The $110,658.60 grant received by the sheriff’s office in February of 2021 comes from a fund authorized by the Ensuring Needed Help Arrives Near Callers Employing 911 (ENHANCE 911) Act of 2004. The act allocated $43.5 million to assist state emergency response agencies with the implementation of internet-based 911 systems.

The grant allowed the sheriff’s department to upgrade its dispatch equipment from the traditional analog system to a digital trunking system – which Jefferson County Disaster and EMS Coordinator and Fire Warden Doug Dodge said is the most advanced technology. The grant also funded upgrades to repeater sites.

“We were excited to be able to get it,” Dodge said, adding that there is still a lot of work to be done.

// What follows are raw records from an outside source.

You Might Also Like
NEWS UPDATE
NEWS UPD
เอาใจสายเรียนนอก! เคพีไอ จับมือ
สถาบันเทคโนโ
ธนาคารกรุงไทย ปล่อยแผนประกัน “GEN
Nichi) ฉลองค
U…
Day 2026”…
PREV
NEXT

The U.S. National Telecommunications and Information Administration, a branch of the Department of Commerce that advises the President on communications and information policy issues, has encouraged emergency responders nationwide to obtain the more advanced, internet-based communication systems to ensure the future success of 911.

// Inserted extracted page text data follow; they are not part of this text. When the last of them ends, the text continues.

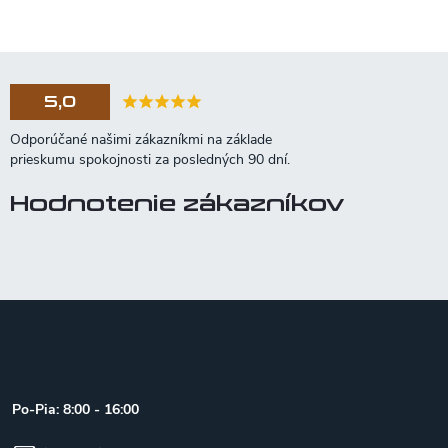
5,0
Hodnotenie zákazníkov
Z
á
p
ä
t
Po-Pia: 8:00 - 16:00
i
e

The new digital system provides dispatch with access to the caller’s location and allows for cross-jurisdictional communication beyond the distance limit associated with the analog system. The new 911 system has not replaced the analog system, Dodge said, and the two will function together to improve access to emergency services.

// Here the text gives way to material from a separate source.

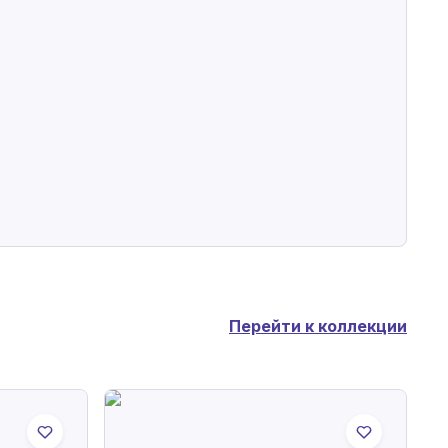
Перейти к коллекции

With the funds for the dispatch equipment secured, Dodge applied for a Homeland Security Grant to purchase portable radios capable of interacting with the new digital system. In April 2021, the county was awarded $195,000 for the equipment. 

By Fall 2021, the Sheriff’s office had installed its new dispatch system and the Office of Emergency Management had purchased enough portable radios to distribute to every county deputy as well as several each for the county’s volunteer firefighting departments, Boulder Ambulance and Jefferson Valley EMS and Rescue which the county recently received. Funding did not allow Dodge to outfit every member of the volunteer firefighter departments and ambulance services a radio, he said.

Dodge said securing both grants was an integral step to ensuring the systems’ availability on a county-wide basis.

“Trunking technology has been in place for a few years and available in Jefferson County, but the cost of implementing it has always been a struggle, especially for the volunteer agencies,” Dodge said. Trunking refers to the 911 system’s ability to transmit and receive Automatic Number Identification, such as the caller ID associated with the phone number. 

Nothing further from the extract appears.